Day two showcased highlights in imaging, operations, partnering, and biomarkers in the I/O field, with the annual top 10 I/O recommendations and what’s next on the IO radar from CITI analyst, Dr. Andrew Baum. With the wealth of public information, its often hard to keep up with the latest developments in the field, so I find his talks both insightful and very impactful in reviewing the past years “winners” and “losers” in the I/O drug development race as well as dynamics affecting the US biotechnology sector. I think many of us await with bated breath the outcome of some of phase 3 TIGIT data due this summer. The list of Top 10 drugs/therapy strategies to watch out for in 2023 didn’t change dramatically from 2022, top to bottom: TIGIT; ADC’s; ILT4/LILR2b; TGF-beta; Bi-specifics; IL2/15; DDR’s/PARP; TCR/CAR-T; oncolytic viruses, and rounding out the list, targeted CD28 therapies.

A highlight was the annual “great cancer immunotherapy debate” featuring Drs. Robert Valamehr from Fate Therapeutics vs.  Kristen Hege from Bristol Myers Squibb on the merits of different chimeric antigen receptor therapy (CARs) platforms, with newcomers to the fray natural killer (NK-)-CARs being challenged by T-cell-CARs of which there are now 6 FDA approved products.  Dr. Hege immediately launched into the undisputed success of CAR-T therapies, and why only T cells that are capable of directed cell killing; her quote that “this cell type is the culmination of many years of evolution to become powerful killing machines” isa strong argument indeed. Dr. Valamehr’s response was swift and to the point: NK cells instead have spontaneous cytotoxic activity and can generate target cell death independent of the tumor target antigen, while T lymphocytes only kill their targets by a CAR-target specific mechanism that is susceptible to resistance mechanisms. Dr. Hege pointed out that today, with hundreds of clinical trials in progress, CAR-T cells have shown astonishing results in the treatment of relapsed or refractory hematological malignancies, but she acknowledged the challenge in solid tumors where efficacy and toxic side effects were still issues, a concern that Dr. Valamehr seized upon in his rebuttal arguments. Ultimately, concluding her comments focused on cytoxicity, Dr. Hege argued that with the wealth of information now available, “we’ve learnt a lot about the side effects associated with CAR-T and can predict these, most side effects are low grade and reversible.”  Preclinical evidence thus far suggests NK-CARs are indeed less toxic, and her final comment was that patients want an effective proven therapy over a toxic one. The field of CAR-cellular therapies is still maturing, but preclinical and clinical studies have already shown remarkable results, and both researchers agreed that much of the data is profoundly promising, leading to the development of approved personalized therapeutic options in the future. I, for one, look forward to hearing more from these worthy opponents in future meetings.

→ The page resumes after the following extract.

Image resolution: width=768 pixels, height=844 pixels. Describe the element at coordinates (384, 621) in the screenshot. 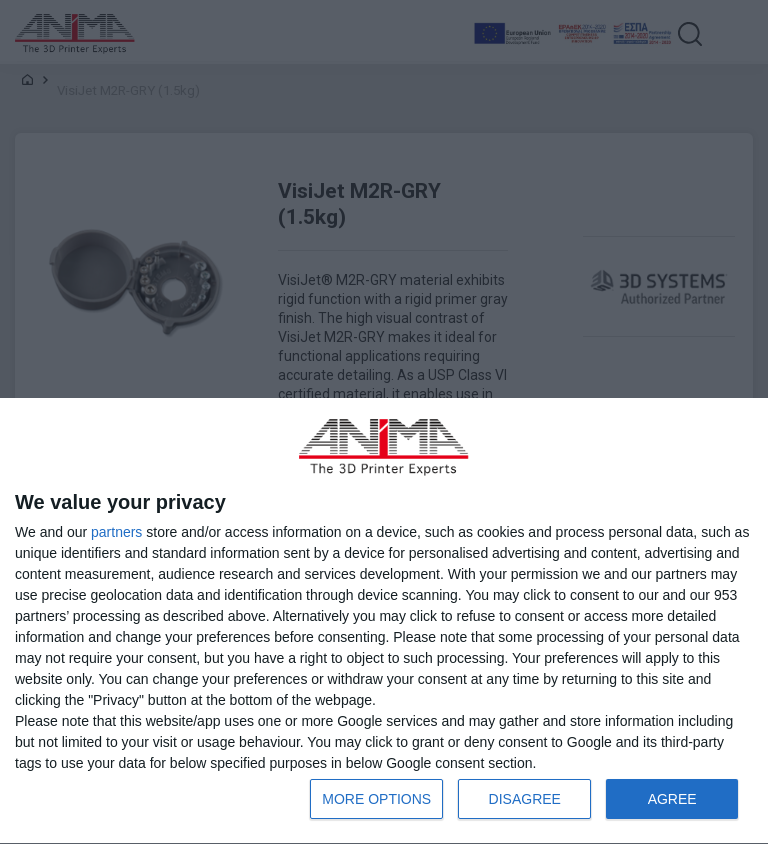

I see `[dialog]` at that location.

Several of my esteemed colleagues at Ultivue were also in attendance at the meeting, our own VP Medical Director, Keith Wharton delivered a wonderful summary outlining the need for multiplexed tools in the era of cancer immunotherapeutics and the wealth of information that can be achieved from single whole slide imaging of tumor samples to better inform translational research efforts and clinical practice in Immunotherapy. If you missed our booth and/or would like more information on how our tissue-based solutions can help guide your research, please visit; specifically, our pre-optimized panels that are currently available

It was overall a welcomed return to in-person meetings, having the opportunity to candidly discuss and follow up with each of the speakers in their respective fields of expertise.   Whilst I wholly recognize the benefits to democratizing science through virtual meetings, attending in person is key to networking, collaborating, sharing information, especially if it is over coffee or even a cocktail!